Ellwangen/Bad Mergentheim. "Ich wollte nie, dass sie die Treppe runterstürzt, ich wollte niemals, dass sie dabei hätte zu Tode kommen können". So äußerte sich gestern die Angeklagte vor der Ersten Schwurgerichtskammer am Landgericht Ellwangen. Die psychisch kranke und möglicherweise schuldunfähige Frau soll am 16. September vergangenen Jahres in einem Pflegeheim für psychisch Kranke im südlichen Main-Tauber-Kreis eine Mitarbeiterin eine Treppe hinuntergestoßen haben, versuchter Totschlag lautet der Vorwurf. Für die 33-Jährige steht eine dauerhafte oder lebenslange Unterbringung in einer geschlossenen Psychiatrie auf dem Spiel.
Es gehe darum, eröffnete gestern Morgen die Staatsanwalt die Anklage, ob die Frau eine Gefahr für die Allgemeinheit bedeute und inwieweit sie schulfähig oder schuldunfähig sei. In mehreren psychischen Kliniken lebte die Frau bereits zuvor, das Amtsgericht Bad Mergentheim hatte eine Unterbringung bis nächstes Jahr angeordnet, aktuell beim Prozessauftakt ist sie in einer Einrichtung in Bad Schussenried untergebracht. Ausführlich ging gestern die Kammer auf den Lebenslauf der Angeklagten ein. Nach ihrer Schulausbildung ging sie in die Lehre eines großen Unternehmens in der Region und wurde während der Ausbildung schwanger. Offenbar war dies ein großer und schwerer Einschnitt für die Frau und deren Verwandte. Der Vater der heute elfjährigen Tochter verließ sie sofort und zahlt auch keinen Unterhalt, erklärte die Angeklagte. Um das Kind kümmerten sich die Verwandten, der Vater der Angeklagten hat das Sorgerecht. "Mein Kind weiß, dass ich krank bin, aber sie versteht es noch nicht," erklärte sie. Sie verstehe auch nicht ganz, erklärte die Vorsitzende Richterin Sabine Roggenbrod, wie man sich genau die seelische Situation vorstellen muss, in der sich die Frau beim Zeitpunkt der Tat befand. Die Frau, die bereitwillig Auskunft gibt, hatte von "Paranoia, Angstzuständen und "dem Gefühl des Verfolgtsein" gesprochen. Sie könne es selbst nicht erklären, warum sie die Pflegehilfskraft die acht bis zehn Treppen hinuntergestoßen habe - "ich bin kein Arzt, ich weiß nicht, woher das alles kommt". Sie dachte öfter, dass ihr jemand etwas Böses will - "ich habe Angst, dass mich jemand vergiftet."
Aggressives Verhalten
Manchmal neige sie schon zu aggressivem Verhalten, erklärten einige der Zeugen, geladen sind über 20. Wenn sie im Heim für eine halbe Stunde fixiert wurde, erklärte die Angeklagte, sei sie wieder "ruhig und zufrieden" gewesen. Auch Medikamente hätten sie beruhigt. Am Tag der Tat hätte sie um Tabletten gebeten, aber keine bekommen.
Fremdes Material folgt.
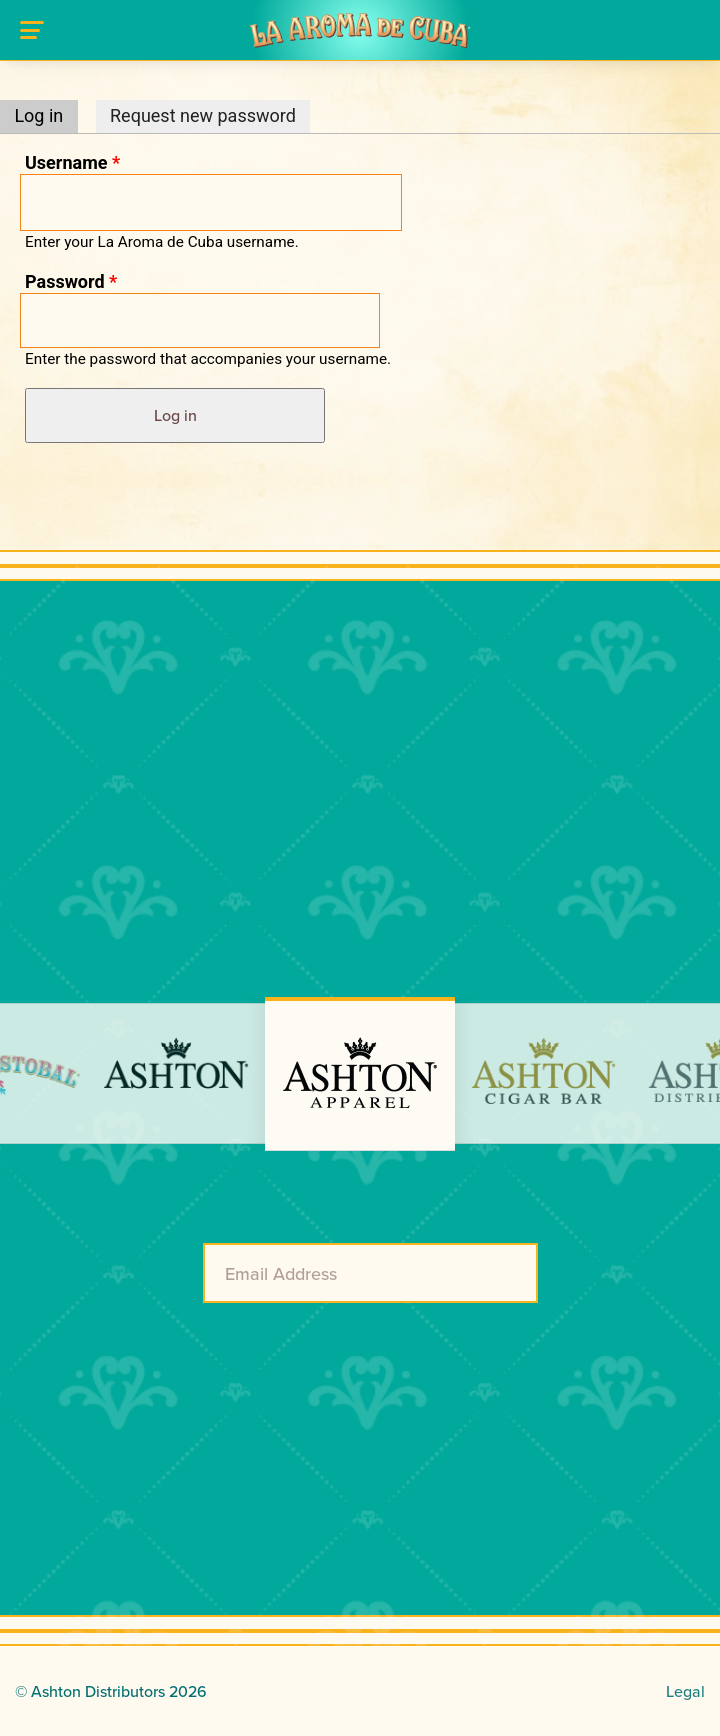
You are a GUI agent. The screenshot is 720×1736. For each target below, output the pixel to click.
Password (71, 281)
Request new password (203, 115)
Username (72, 162)
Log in (45, 115)
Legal (685, 1691)
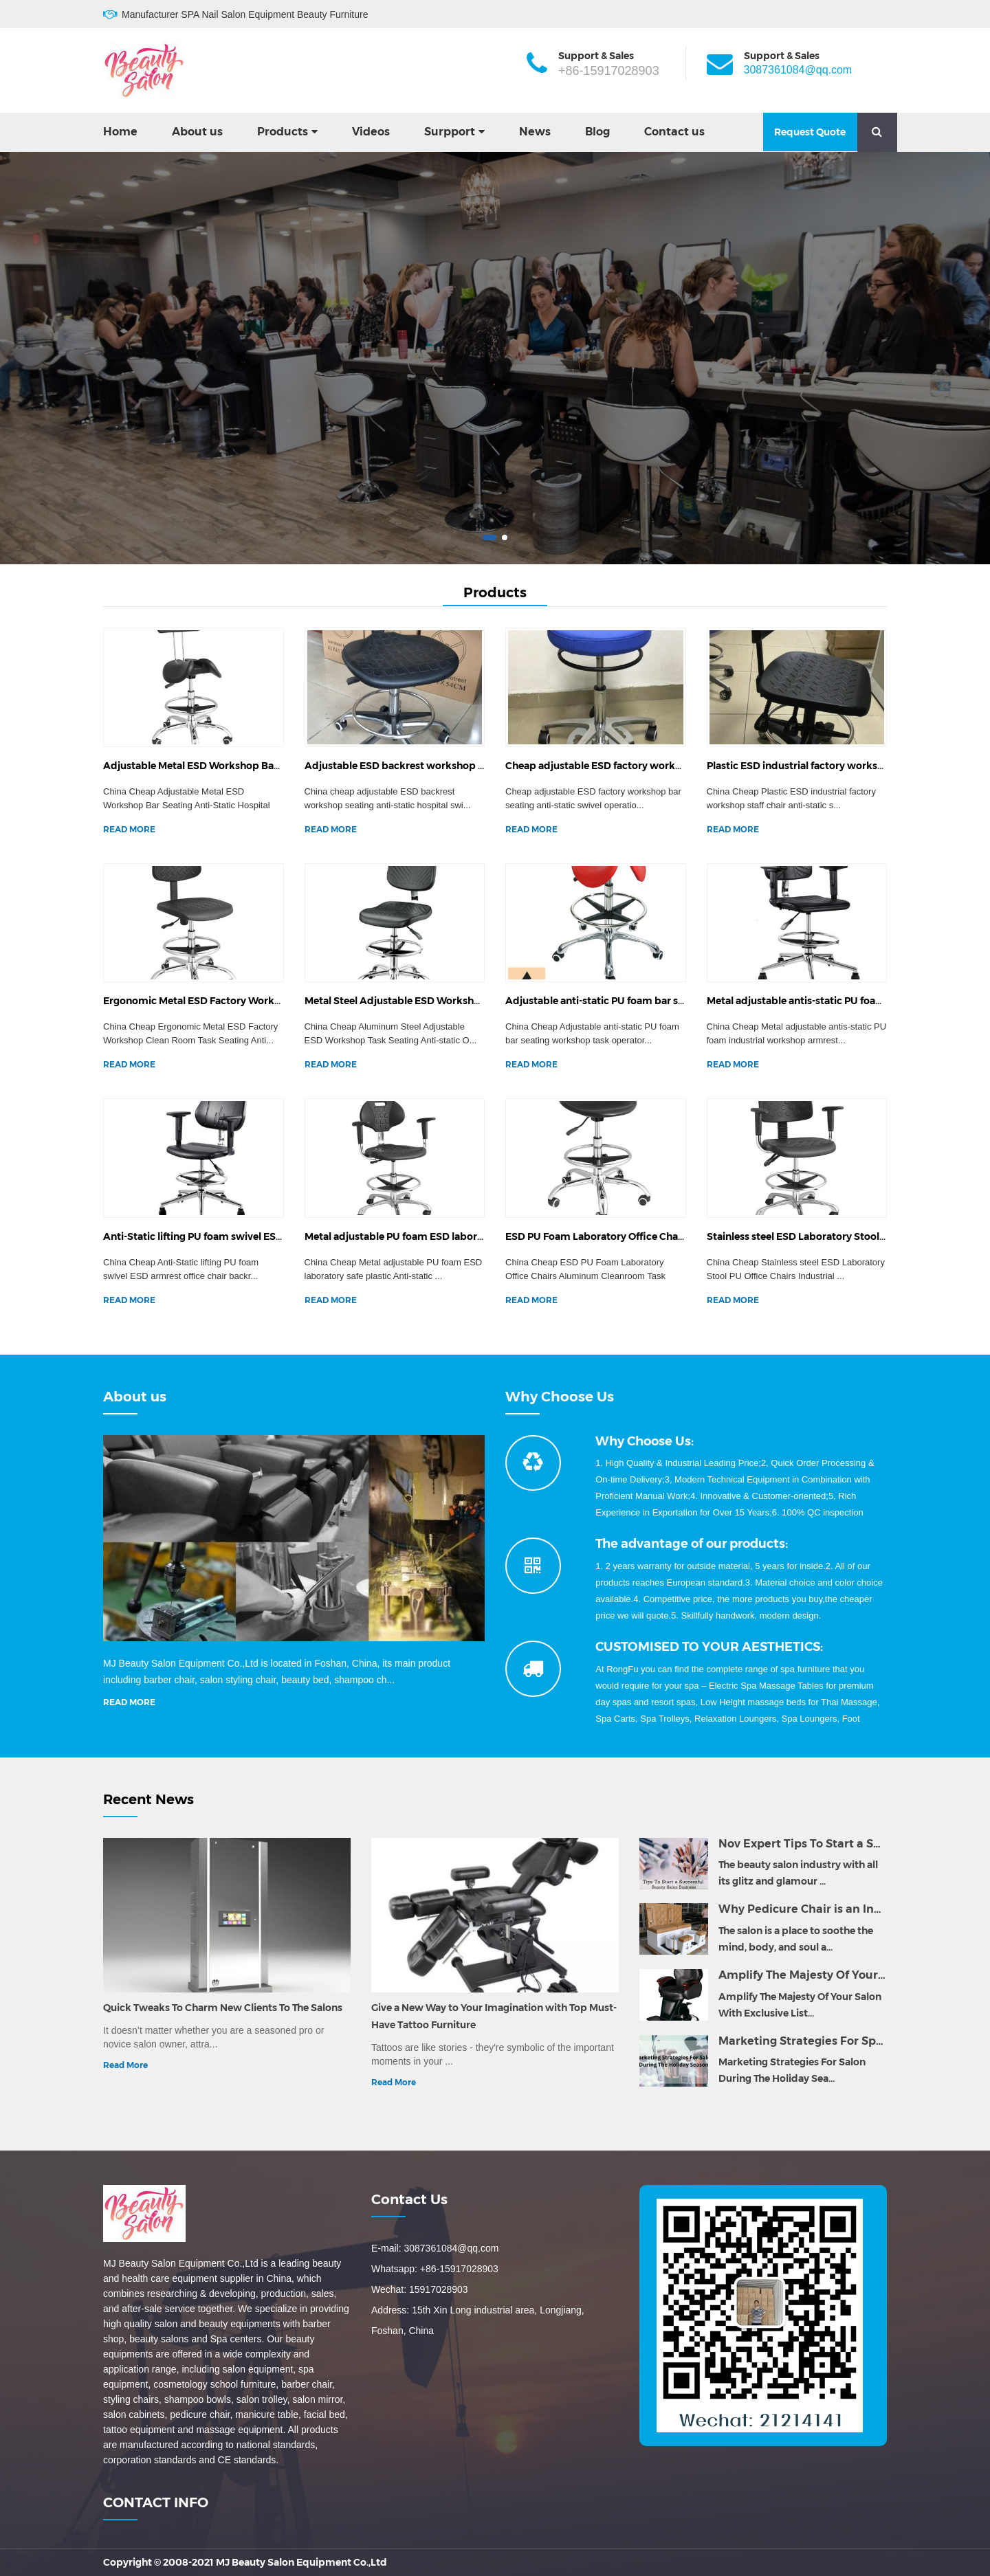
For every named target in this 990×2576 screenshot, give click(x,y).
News (535, 131)
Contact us (674, 131)
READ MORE (129, 829)
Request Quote (810, 132)
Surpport (449, 131)
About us (197, 131)
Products (282, 131)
Die Schwester der Angeklagten berichtete gestern davon, dass sich ihre Schwester in einem anderen Heim viel wohler gefühlt hätte. Die Betreuung zu Hause sei jedenfalls keine Lösung gewesen: "Die Familie war völlig überfordert". Zudem erklärte sie, ihre Schwester sei von einem Heim ins nächste verschoben worden und sei nie richtig therapiert worden: "Hätte man die psychischen Störungen früher erkannt, hätte man alles in Bahnen lenken können".